Environmental campaigners are angry over the ‘industrial scale’ felling of trees in a highly protected area – because the owner says they could poison her horses. Seven sycamores in a field that borders Havant Road, Emsworth, are to be removed because the person who leases the field says their seeds are toxic.
Two of the trees in the row are protected under tree preservation orders but, despite this, the horse owner chopped one down and was halfway through cutting down the second one when she was stopped by Havant Borough Council.
She was issued with a caution and then told to submit a planning application before she removed the rest of the protected tree – which the council had to grant because the tree was no longer ‘sustainable’.
Because the other five trees are not protected they can be felled.
In a statement Chichester Harbour Conservancy, which looks after the Area of Outstanding Natural Beauty, said it was ‘unconvinced’ by the justification for felling and was against the move.

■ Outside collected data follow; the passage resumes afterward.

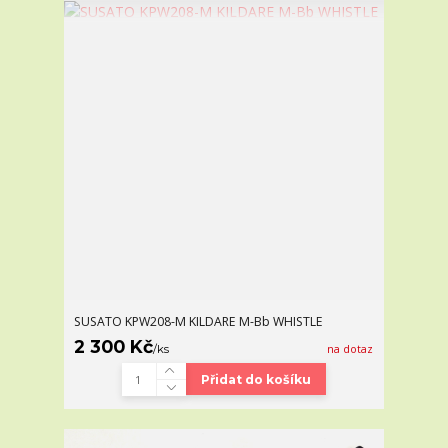
SUSATO KPW208-M KILDARE M-Bb WHISTLE
2 300 Kč
/
ks
na dotaz
Přidat do košíku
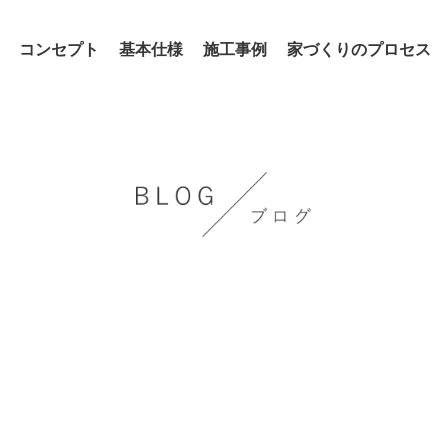
コンセプト
基本仕様
施工事例
家づくりのプロセス
』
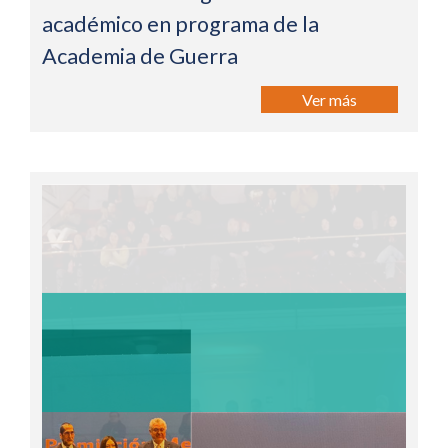
académico en programa de la
Academia de Guerra
Ver más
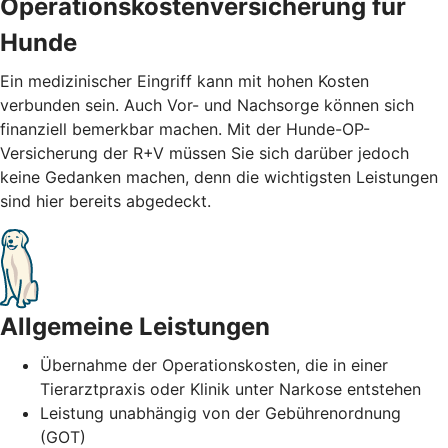
Operationskostenversicherung für
Hunde
Ein medizinischer Eingriff kann mit hohen Kosten
verbunden sein. Auch Vor- und Nachsorge können sich
finanziell bemerkbar machen. Mit der Hunde-OP-
Versicherung der R+V müssen Sie sich darüber jedoch
keine Gedanken machen, denn die wichtigsten Leistungen
sind hier bereits abgedeckt.
Allgemeine Leistungen
Übernahme der Operationskosten, die in einer
Tierarztpraxis oder Klinik unter Narkose entstehen
Leistung unabhängig von der Gebührenordnung
(GOT)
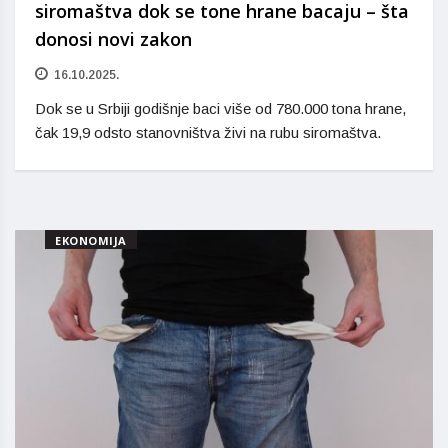
siromaštva dok se tone hrane bacaju – šta
donosi novi zakon
16.10.2025.
Dok se u Srbiji godišnje baci više od 780.000 tona hrane,
čak 19,9 odsto stanovništva živi na rubu siromaštva.
EKONOMIJA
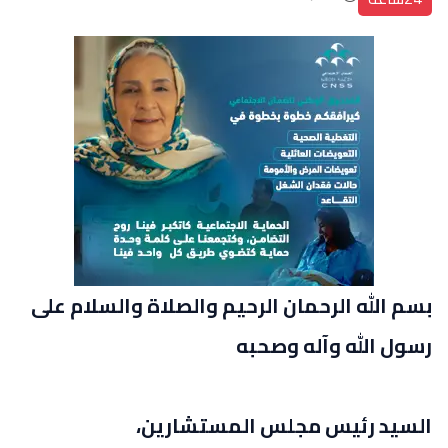
بسم الله الرحمان الرحيم والصلاة والسلام على
رسول الله وآله وصحبه
السيد رئيس مجلس المستشارين،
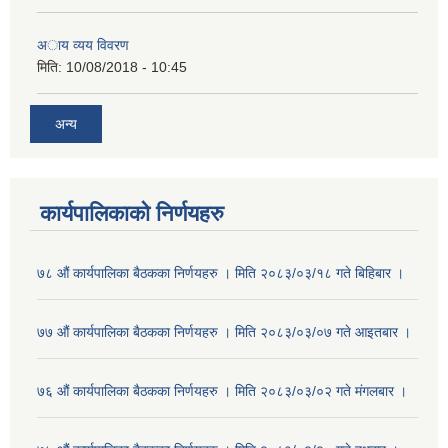
अाय व्यय विवरण
मिति:
10/08/2018 - 10:45
अन्य
कार्यपालिकाको निर्णयहरु
७८ औं कार्यपालिका बैठकका निर्णयहरु । मिति २०८३/०३/१८ गते बिहिबार ।
७७ औं कार्यपालिका बैठकका निर्णयहरु । मिति २०८३/०३/०७ गते आइतबार ।
७६ औं कार्यपालिका बैठकका निर्णयहरु । मिति २०८३/०३/०२ गते मंगलबार ।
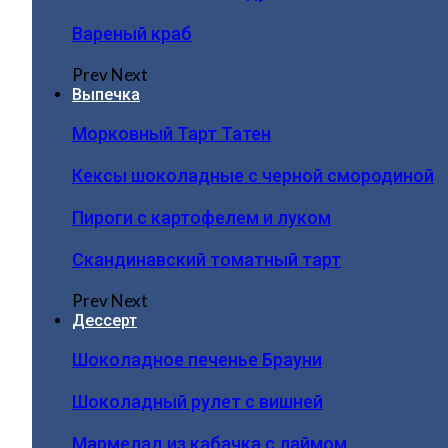
Вареный краб
Prev
Next
Выпечка
Морковный Тарт Татен
Кексы шоколадные с черной смородиной
Пироги c картофелем и луком
Скандинавский томатный тарт
Prev
Next
Дессерт
Шоколадное печенье Брауни
Шоколадный рулет с вишней
Мармелад из кабачка с лаймом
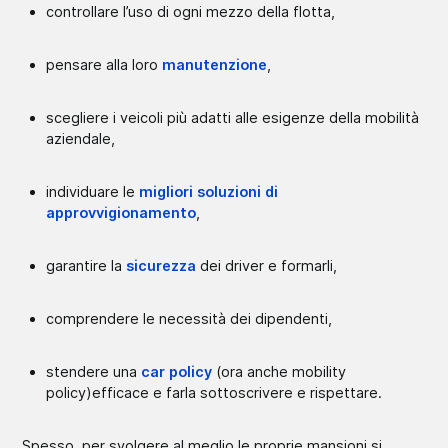
controllare l’uso di ogni mezzo della flotta,
pensare alla loro
manutenzione
,
scegliere i veicoli più adatti alle esigenze della mobilità
aziendale,
individuare le
migliori soluzioni di
approvvigionamento
,
garantire la
sicurezza
dei driver e formarli,
comprendere le necessità dei dipendenti,
stendere una
car policy
(ora anche mobility
policy)efficace e farla sottoscrivere e rispettare.
Spesso, per svolgere al meglio le proprie mansioni si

Ray Cobbett, the Hampshire co-ordinator of Friends of the Earth, said: ‘Felling on an almost industrial scale as is proposed and for the reasons given makes a mockery of tree protection measures. It sends out entirely the wrong message to others who may be contemplating similar applications.’

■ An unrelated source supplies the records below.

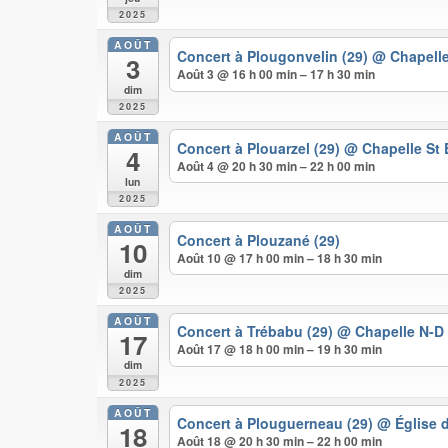
2025
AOÛT
Concert à Plougonvelin (29)
@ Chapelle
3
Août 3 @ 16 h 00 min – 17 h 30 min
dim
2025
AOÛT
Concert à Plouarzel (29)
@ Chapelle St 
4
Août 4 @ 20 h 30 min – 22 h 00 min
lun
2025
AOÛT
Concert à Plouzané (29)
10
Août 10 @ 17 h 00 min – 18 h 30 min
dim
2025
AOÛT
Concert à Trébabu (29)
@ Chapelle N-D 
17
Août 17 @ 18 h 00 min – 19 h 30 min
dim
2025
AOÛT
Concert à Plouguerneau (29)
@ Église 
18
Août 18 @ 20 h 30 min – 22 h 00 min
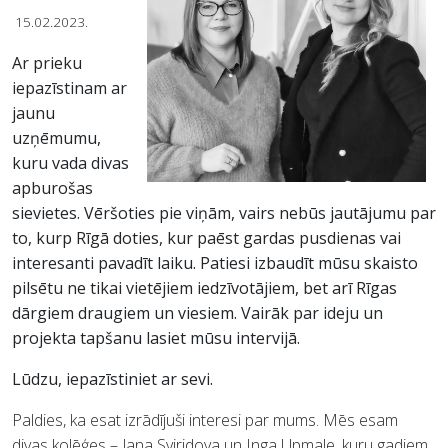
15.02.2023.
Ar prieku
iepazīstinam ar
jaunu
uzņēmumu,
kuru vada divas
apburošas
sievietes. Vēršoties pie viņām, vairs nebūs jautājumu par
to, kurp Rīgā doties, kur paēst gardas pusdienas vai
interesanti pavadīt laiku. Patiesi izbaudīt mūsu skaisto
pilsētu ne tikai vietējiem iedzīvotājiem, bet arī Rīgas
dārgiem draugiem un viesiem. Vairāk par ideju un
projekta tapšanu lasiet mūsu intervijā.
Lūdzu, iepazīstiniet ar sevi.
Paldies, ka esat izrādījuši interesi par mums. Mēs esam
divas kolēģes – Jana Sviridova un Inga Upmale, kuru gadiem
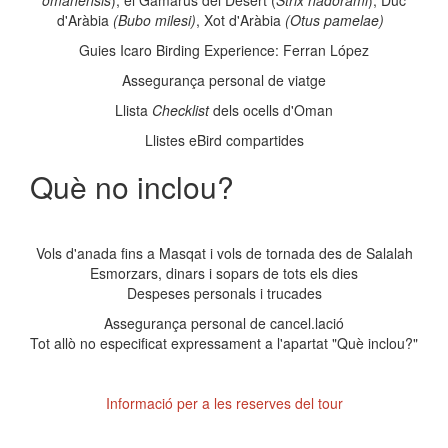
omanensis
), el Gamarús del Desert (
Strix hadorami
), Duc
d'Aràbia
(Bubo milesi)
, Xot d'Aràbia
(Otus pamelae)
Guies Icaro Birding Experience: Ferran López
Assegurança personal de viatge
Llista
Checklist
dels ocells d'Oman
Llistes eBird compartides
Què no inclou?
Vols d'anada fins a Masqat i vols de tornada des de Salalah
Esmorzars, dinars i sopars de tots els dies
Despeses personals i trucades
Assegurança personal de cancel.lació
Tot allò no especificat expressament a l'apartat "Què inclou?"
Informació per a les reserves del tour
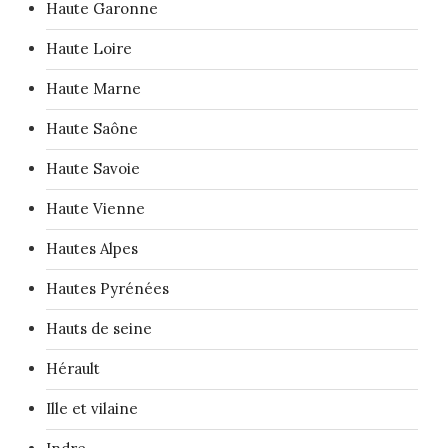
Haute Garonne
Haute Loire
Haute Marne
Haute Saône
Haute Savoie
Haute Vienne
Hautes Alpes
Hautes Pyrénées
Hauts de seine
Hérault
Ille et vilaine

Frances Jannaway, the voluntary tree warden co-ordinator for Havant, said the loss of trees would affect the look of the street.
She added: ‘It is a shame that we’re going to lose them.

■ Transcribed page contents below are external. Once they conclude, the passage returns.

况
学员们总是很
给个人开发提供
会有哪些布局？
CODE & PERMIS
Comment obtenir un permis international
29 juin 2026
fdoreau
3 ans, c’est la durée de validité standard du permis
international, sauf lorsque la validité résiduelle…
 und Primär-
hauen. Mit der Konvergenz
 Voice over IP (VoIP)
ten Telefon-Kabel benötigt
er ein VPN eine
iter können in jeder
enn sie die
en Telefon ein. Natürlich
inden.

‘I understand horse owners are worried about the toxicity of sycamores but they also have a responsibility to make sure their horses have enough food at certain times of the year and they don’t put too many horses in fields now it’s known about this toxicity to horses.
‘It’s an easy option to cut the trees down.
‘Last year was a very big harvest for sycamore trees but horses only eat the keys if they have nothing else to eat.
‘A lot of people don’t like sycamores but they are essential for interaction with the natural world.’
Neighbours in the surrounding roads also opposed the application, saying the prevailing south-west wind blew most of the seeds away from the field, not on to it.
The protected trees must be replaced with an oak tree.